* **Directions for this task**
Every record is to be printed exactly as it appears.

Content starts

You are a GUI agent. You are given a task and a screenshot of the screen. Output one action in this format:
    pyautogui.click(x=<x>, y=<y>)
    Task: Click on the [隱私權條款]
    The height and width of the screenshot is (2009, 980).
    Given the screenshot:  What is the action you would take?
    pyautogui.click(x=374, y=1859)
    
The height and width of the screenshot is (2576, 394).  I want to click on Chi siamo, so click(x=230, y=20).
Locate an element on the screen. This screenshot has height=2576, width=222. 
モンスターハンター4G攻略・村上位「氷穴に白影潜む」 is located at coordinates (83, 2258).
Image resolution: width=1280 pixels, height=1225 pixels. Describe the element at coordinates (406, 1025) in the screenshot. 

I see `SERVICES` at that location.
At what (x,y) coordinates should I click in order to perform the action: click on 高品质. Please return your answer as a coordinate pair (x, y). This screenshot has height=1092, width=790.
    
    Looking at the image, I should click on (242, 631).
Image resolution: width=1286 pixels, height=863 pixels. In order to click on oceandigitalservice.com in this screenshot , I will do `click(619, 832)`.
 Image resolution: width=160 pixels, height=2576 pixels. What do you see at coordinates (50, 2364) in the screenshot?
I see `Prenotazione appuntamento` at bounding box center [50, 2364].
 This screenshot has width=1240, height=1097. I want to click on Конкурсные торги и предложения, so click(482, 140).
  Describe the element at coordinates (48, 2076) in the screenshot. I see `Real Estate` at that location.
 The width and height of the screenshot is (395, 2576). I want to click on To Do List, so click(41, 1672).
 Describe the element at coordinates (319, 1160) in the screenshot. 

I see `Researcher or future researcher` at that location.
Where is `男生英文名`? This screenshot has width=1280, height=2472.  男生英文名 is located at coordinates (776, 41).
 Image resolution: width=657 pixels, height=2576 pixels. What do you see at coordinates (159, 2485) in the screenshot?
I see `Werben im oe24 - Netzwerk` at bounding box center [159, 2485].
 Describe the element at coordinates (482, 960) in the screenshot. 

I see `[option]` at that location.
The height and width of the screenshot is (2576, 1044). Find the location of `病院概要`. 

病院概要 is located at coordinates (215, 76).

Content ends

* **Written answer**
You are a GUI agent. You are given a task and a screenshot of the screen. Output one action in this format:
    pyautogui.click(x=<x>, y=<y>)
    Task: Click on the [隱私權條款]
    The height and width of the screenshot is (2009, 980).
    Given the screenshot:  What is the action you would take?
    pyautogui.click(x=374, y=1859)
    
The height and width of the screenshot is (2576, 394).  I want to click on Chi siamo, so click(x=230, y=20).
Locate an element on the screen. This screenshot has height=2576, width=222. 
モンスターハンター4G攻略・村上位「氷穴に白影潜む」 is located at coordinates (83, 2258).
Image resolution: width=1280 pixels, height=1225 pixels. Describe the element at coordinates (406, 1025) in the screenshot. 

I see `SERVICES` at that location.
At what (x,y) coordinates should I click in order to perform the action: click on 高品质. Please return your answer as a coordinate pair (x, y). This screenshot has height=1092, width=790.
    
    Looking at the image, I should click on (242, 631).
Image resolution: width=1286 pixels, height=863 pixels. In order to click on oceandigitalservice.com in this screenshot , I will do `click(619, 832)`.
 Image resolution: width=160 pixels, height=2576 pixels. What do you see at coordinates (50, 2364) in the screenshot?
I see `Prenotazione appuntamento` at bounding box center [50, 2364].
 This screenshot has width=1240, height=1097. I want to click on Конкурсные торги и предложения, so click(482, 140).
  Describe the element at coordinates (48, 2076) in the screenshot. I see `Real Estate` at that location.
 The width and height of the screenshot is (395, 2576). I want to click on To Do List, so click(41, 1672).
 Describe the element at coordinates (319, 1160) in the screenshot. 

I see `Researcher or future researcher` at that location.
Where is `男生英文名`? This screenshot has width=1280, height=2472.  男生英文名 is located at coordinates (776, 41).
 Image resolution: width=657 pixels, height=2576 pixels. What do you see at coordinates (159, 2485) in the screenshot?
I see `Werben im oe24 - Netzwerk` at bounding box center [159, 2485].
 Describe the element at coordinates (482, 960) in the screenshot. 

I see `[option]` at that location.
The height and width of the screenshot is (2576, 1044). Find the location of `病院概要`. 

病院概要 is located at coordinates (215, 76).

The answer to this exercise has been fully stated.